Подбипятка, как раз договоривший молитву, удивленно вытаращился и спросил:
– Это, значит, как же? Ты, сударь, здесь останешься?
– Не я, а сердце мое! Только dulcis recordatio[26] уедет со мною. Видишь ты меня, ваша милость, в великом волнении, ибо от желаний сладостных едва воздух oribus[27] ловлю.
– Неужто, любезный сударь, ты в княжну влюбился?

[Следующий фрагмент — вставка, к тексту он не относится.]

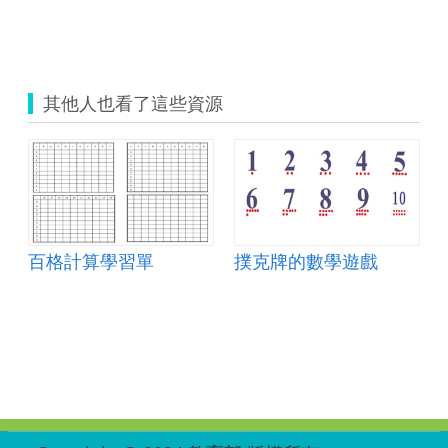
其他人也看了這些資源
單
百格計算學習單
撲克牌的數學遊戲
:::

– Именно. И это так же верно, как я сижу перед тобою. Сон бежит от очей, и только вздохи желанны мне, от каковых весь я паром, надо думать, выветрюсь, о чем твоей милости поверяю, потому что, имея отзывчивое и ждущее любови сердце, ты наверняка муки мои поймешь.
Пан Лонгин тоже вздыхать начал, показывая, что понимает любовную пытку, и спустя минуту спросил участливо:
– А не обетовал ли и ты, любезный сударь, целомудрие?
– Вопрос таковой бессмыслен, ибо если каждый подобные обеты давать станет, то genus humanum[28] исчезнуть обречен.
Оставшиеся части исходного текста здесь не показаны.